発行当時の入浴や福祉等の状況を少しでもお届けできたら幸いです。
「末期ガンを宣告され激痛と闘うTさんの訪問入浴に取り組んで」
大分県九重町社会福祉協議会 看護婦 熊谷 京子
☆肺や肝臓にも転移したが病室でも入浴を渇望
10月中旬になるとTさんは、再び腰部から下肢にかけての激痛と、血尿により、郡内の病院に入院しました。入院時の検査によると、ガンは肺や肝臓、そして全身の骨に転移していて、「年を越すのは難しい状態」と家族は告げられたそうです。
入院して2週間後にTさんのお見舞に訪れると、カラダはやせ細り、衰弱した感じです。しかし、血尿も治り、モルヒネの内服で痛みがコントロールされている様子で、笑顔を見せてくれました。言葉もしっかりとしていて、「カラダが垢だらけですよ。入浴車のホースはここまで届きませんかね。とにかくお風呂に入りたい・・・」と冗談をまじえて入浴への思いを語ります。
その後、11月下旬に退院が決まった旨の連絡を家族から受けましたが、退院後のTさんはやはり「とにかくお風呂を・・・」と望むのです。

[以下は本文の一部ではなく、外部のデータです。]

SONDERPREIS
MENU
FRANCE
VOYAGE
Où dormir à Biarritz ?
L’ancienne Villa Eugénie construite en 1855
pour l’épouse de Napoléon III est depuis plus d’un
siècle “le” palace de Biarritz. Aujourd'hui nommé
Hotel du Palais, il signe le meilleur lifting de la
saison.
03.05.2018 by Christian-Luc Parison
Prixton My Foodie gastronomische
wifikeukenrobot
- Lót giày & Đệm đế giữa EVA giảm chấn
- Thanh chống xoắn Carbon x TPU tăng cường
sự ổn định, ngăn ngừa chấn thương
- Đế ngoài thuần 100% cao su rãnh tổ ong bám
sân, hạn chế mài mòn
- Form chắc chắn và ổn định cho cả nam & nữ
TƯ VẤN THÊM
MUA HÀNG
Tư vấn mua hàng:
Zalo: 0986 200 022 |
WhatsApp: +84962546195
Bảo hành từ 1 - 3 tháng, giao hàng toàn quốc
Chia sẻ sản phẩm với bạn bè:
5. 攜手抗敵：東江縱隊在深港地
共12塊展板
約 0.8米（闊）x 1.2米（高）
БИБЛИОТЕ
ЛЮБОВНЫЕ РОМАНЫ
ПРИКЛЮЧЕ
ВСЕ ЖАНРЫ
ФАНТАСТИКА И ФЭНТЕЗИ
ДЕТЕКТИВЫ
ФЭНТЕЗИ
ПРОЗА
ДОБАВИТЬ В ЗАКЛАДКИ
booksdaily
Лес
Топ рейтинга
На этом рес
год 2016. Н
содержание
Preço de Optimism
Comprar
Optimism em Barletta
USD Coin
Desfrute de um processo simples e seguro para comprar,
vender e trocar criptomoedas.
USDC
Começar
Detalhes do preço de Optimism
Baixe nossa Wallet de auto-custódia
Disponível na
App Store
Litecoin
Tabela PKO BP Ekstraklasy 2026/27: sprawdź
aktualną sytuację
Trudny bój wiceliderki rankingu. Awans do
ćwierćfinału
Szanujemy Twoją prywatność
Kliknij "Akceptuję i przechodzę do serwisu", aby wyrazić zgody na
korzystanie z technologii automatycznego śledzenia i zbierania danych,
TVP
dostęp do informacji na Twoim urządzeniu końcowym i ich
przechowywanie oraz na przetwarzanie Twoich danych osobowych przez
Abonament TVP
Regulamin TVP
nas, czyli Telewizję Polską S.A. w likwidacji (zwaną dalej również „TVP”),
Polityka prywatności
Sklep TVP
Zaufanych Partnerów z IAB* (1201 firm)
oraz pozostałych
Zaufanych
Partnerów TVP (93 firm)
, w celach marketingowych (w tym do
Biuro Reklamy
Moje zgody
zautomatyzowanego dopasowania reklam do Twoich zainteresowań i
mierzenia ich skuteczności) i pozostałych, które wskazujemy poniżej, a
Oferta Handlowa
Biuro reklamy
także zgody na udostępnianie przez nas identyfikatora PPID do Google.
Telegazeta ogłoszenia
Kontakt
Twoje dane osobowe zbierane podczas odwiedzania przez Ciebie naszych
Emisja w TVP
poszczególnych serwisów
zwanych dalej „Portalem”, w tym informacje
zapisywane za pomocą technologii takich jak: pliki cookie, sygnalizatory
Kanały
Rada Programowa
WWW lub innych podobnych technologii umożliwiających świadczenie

入院していた病院の医師と相談すると、「転移で骨はボロボロの状態で、手を挙げただけでも骨折の可能性があります。体力的にも、入浴は困難でしょう。清拭や衣服の交換などで、身体の清潔に努めてほしいですね」と言います。やはりこれまでの方法では不可能となったのです。
事情を説明するため、Tさんを訪問すると、Tさんは、吐き気と食欲不振が続き、衰弱気味でした。医師との相談の結果を伝えましたが、「入浴を・・・楽しみにしていましたが・・・退院してから・・・カラダがだるくて・・・気分のいい時に・・・拭いてもらえれば・・・充分ですよ・・・」と、だるそうに、ひと言ひと言区切るように話します。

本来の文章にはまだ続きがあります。